Po wejściu do naszego apartamentu, zrzuciliśmy z siebie ubrania, wzięliśmy wspólną kąpiel, a następnie położyliśmy się zmęczeni na łóżku, próbując zasnąć. Leżałam wtulona w ciepły i jeszcze wilgotny od wody, tors chłopaka. JiYong założył ramię na mój bark, przysuwając się do mnie bliżej i delikatnie zaczął jeździć opuszkami palców po moim boku. Pod wpływem jego ciepłego dotyku, zasnęłam w ułamku sekundy.

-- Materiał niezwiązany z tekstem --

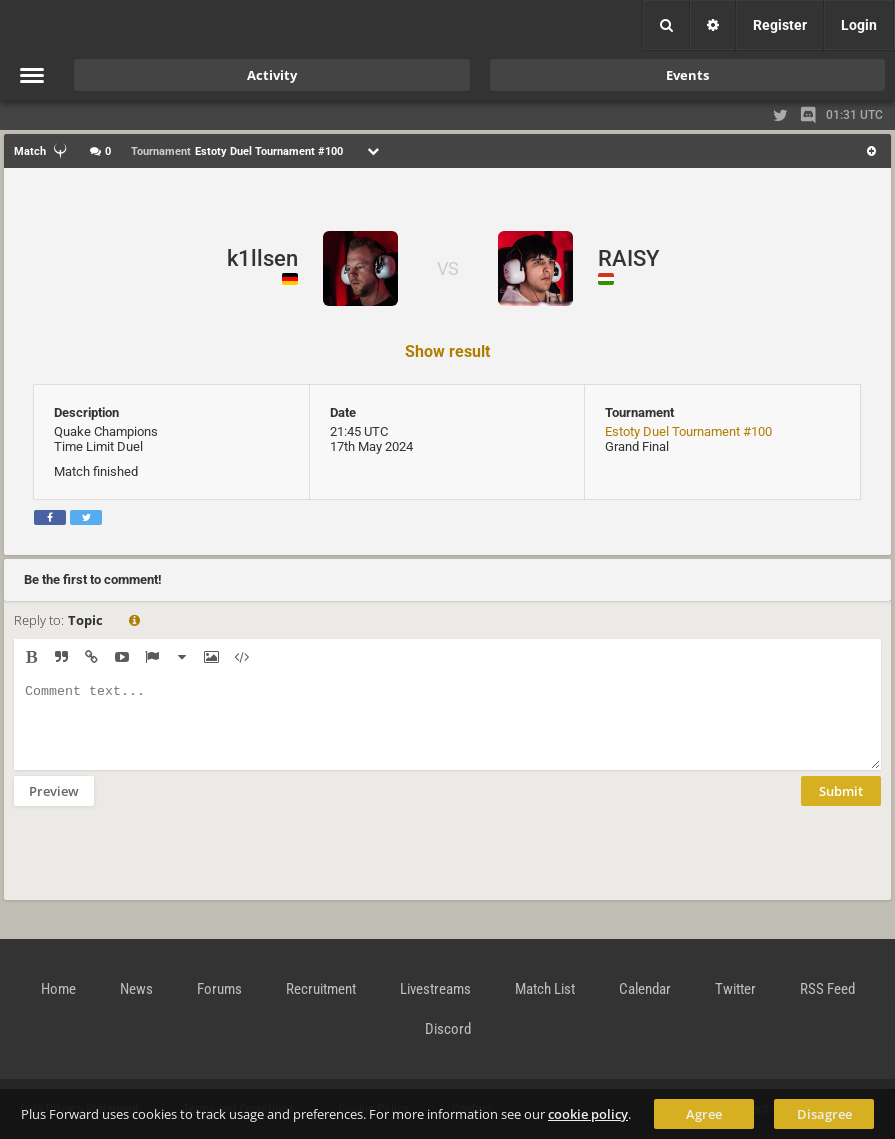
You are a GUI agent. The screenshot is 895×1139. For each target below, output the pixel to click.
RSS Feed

Obudziliśmy się rano, po czym wzięliśmy kąpiel, ubraliśmy się i wyszliśmy z apartamentu do restauracji hotelowej na śniadanie. Tak cholernie cieszyłam się z tego, że spotkamy się z Glorią. Dziewczyna mieszkała na obrzeżach miasta, razem ze swoim bratem Marco. Znałam się z chłopakiem bardzo dobrze. Polubiliśmy się od razu kiedy Gloria nas sobie przedstawiła. Mieliśmy dużo ze sobą wspólnego, co wiązało się z tym że spędzaliśmy dużo czasu razem. Przez pewien okres, wynajmowaliśmy całą trójką mieszkanie. To były najlepsze chwile mojego życia. Chodziliśmy razem na imprezy, wspieraliśmy się w każdej sytuacji, żyło nam się bardzo przyjemnie. Byliśmy naprawdę bardzo dobrymi przyjaciółmi. Jednak po tej sytuacji z szefem, rodzeństwo przeprowadziło się do Rzymu, a ja zwolniłam się z poprzedniej firmy i wróciłam do Korei.

Po zjedzonym śniadaniu, wsiedliśmy do podstawionego dla nas auta i ruszyliśmy w kierunku domu rodzeństwa.